Given these concerns, it is not clear how the Ohio Drug Price Relief Act would be implemented, or what additional administrative actions, regulations, or laws would need to be introduced for the state to abide by the VA price ceiling, Gellad said.
Beyond the issue of whether the policy would be implementable, Dale Butland, a spokesman for the Ohio No campaign, criticized the initiative’s exclusive focus on drugs purchased by the state. Butland said it would do little to bring down the cost of drugs for people who don’t get their medications from state programs.
“Even if the drug companies could be forced to sell their drugs to the state at the VA price, they certainly don’t have to sell drugs to people who are privately insured at that price,” Butland said.
The pharmaceutical industry has spared no expense to defeat the state initiatives.

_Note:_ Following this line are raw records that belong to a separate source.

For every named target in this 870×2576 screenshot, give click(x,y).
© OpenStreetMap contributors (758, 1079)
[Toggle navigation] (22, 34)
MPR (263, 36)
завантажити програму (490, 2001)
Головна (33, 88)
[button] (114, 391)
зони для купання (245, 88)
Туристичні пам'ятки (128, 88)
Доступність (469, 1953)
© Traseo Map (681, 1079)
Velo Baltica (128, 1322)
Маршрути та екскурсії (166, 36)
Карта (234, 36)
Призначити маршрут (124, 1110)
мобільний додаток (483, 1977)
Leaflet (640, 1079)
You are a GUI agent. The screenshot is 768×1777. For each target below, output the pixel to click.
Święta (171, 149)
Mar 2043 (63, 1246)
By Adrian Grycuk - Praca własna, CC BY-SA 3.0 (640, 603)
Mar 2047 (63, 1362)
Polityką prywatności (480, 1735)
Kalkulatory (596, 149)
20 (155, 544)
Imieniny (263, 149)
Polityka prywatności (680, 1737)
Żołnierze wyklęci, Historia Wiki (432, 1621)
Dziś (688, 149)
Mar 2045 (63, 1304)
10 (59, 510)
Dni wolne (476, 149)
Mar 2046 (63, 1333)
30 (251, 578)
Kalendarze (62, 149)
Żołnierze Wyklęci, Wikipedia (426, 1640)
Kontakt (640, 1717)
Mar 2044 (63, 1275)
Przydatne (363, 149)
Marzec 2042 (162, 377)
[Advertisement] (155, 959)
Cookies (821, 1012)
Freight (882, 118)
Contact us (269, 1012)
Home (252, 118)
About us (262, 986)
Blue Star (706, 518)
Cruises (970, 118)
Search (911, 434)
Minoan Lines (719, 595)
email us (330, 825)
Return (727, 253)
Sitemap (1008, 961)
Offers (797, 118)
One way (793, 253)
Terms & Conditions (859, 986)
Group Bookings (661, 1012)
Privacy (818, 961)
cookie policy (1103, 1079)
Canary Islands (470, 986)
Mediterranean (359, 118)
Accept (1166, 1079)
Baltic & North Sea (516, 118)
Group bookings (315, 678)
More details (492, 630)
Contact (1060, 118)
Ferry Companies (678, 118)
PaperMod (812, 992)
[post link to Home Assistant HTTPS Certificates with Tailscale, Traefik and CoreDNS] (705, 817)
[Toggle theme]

Almost $130 million was spent on the Proposition 61 fight, making it one of the most expensive ballot initiatives in California history. More than $109 million of that came from the No campaign—the majority of whose funds originated with the pharmaceutical industry.
Drug companies are willing to spend that kind of money to stop a ripple effect of measures like these from appearing across the country if one were to be successful, Sachs said.
“The pharmaceutical industry’s resources are essentially endless,” she said. “And to my knowledge, they have fought every single drug pricing bill no matter how expensive, no matter how toothless, both at the state and the federal level.
“I think there’s an argument to be made that they fight it so that people won’t even try,” she said.
Pharmaceutical companies may be justified in fearing more such measures.
“We don’t want to just win in Ohio, which we expect to do,” Rick Taylor, a consultant working on the Ohio measure for the AIDS Healthcare Foundation, told Bloomberg BNA. “We want to win in Ohio and then go to the next state or two or three and keep this momentum.”
And as public frustration with the pharmaceutical companies grows, lawmakers may find that introducing legislation aimed at reducing the cost of prescription drugs yields political advantage.
Sen. Sherrod Brown (D-Ohio) on June 15 introduced the Stop Price Gouging Act, which would require companies to justify drug-price increases and impose penalties for those deemed unjustified.
The Maryland General Assembly this year passed a law allowing the state attorney general to prosecute drug manufacturers for imposing an “unconscionable increase” on drug prices. That law is being challenged in court.
Such actions by federal or state legislators are preferable to trying to solve the problem through ballot initiatives, some said.
“It’s unfortunate that legislatures aren’t doing their jobs so that people seem to feel the need to come in and do it for them,” Matsusaka said. “In an ideal world, that’s not the way you’d want to do this.”